▶ **Work to be completed**:
The response must contain every line from the records below that has "Mailbox".

[Page-level text extractions]
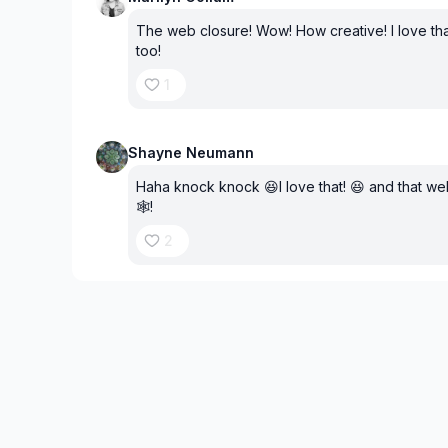
The web closure! Wow! How creative! I love th
too!
1
Shayne Neumann
Haha knock knock 😆I love that! 😆 and that web 
🕸️!
2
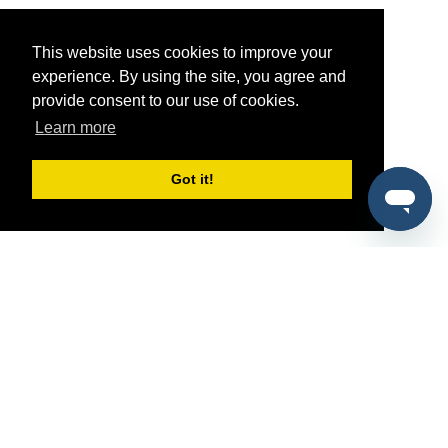
This website uses cookies to improve your
experience. By using the site, you agree and
provide consent to our use of cookies.
Learn more
Got it!
®
SponsorPitch
Quick Links
Sponsors
Pitch
Properties
Blog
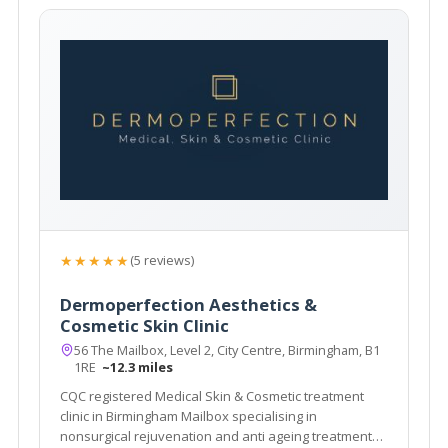
★★★★★
(5 reviews)
Dermoperfection Aesthetics &
Cosmetic Skin Clinic
56 The Mailbox, Level 2, City Centre, Birmingham, B1
1RE
~12.3 miles
CQC registered Medical Skin & Cosmetic treatment
clinic in Birmingham Mailbox specialising in
nonsurgical rejuvenation and anti ageing treatments,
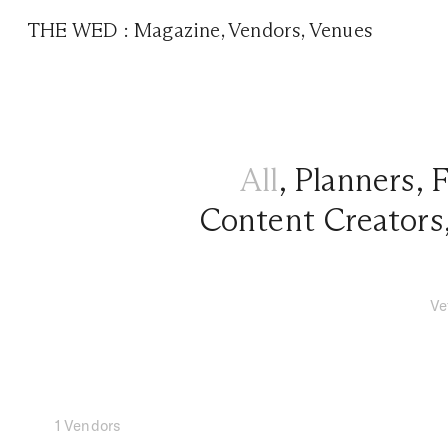
THE WED
:
Magazine
,
Vendors
,
Venues
All
,
Planners
,
F
Content Creators
Ve
1 Vendors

▶ **Answer to this exercise**:
56 The Mailbox, Level 2, City Centre, Birmingham, B1
clinic in Birmingham Mailbox specialising in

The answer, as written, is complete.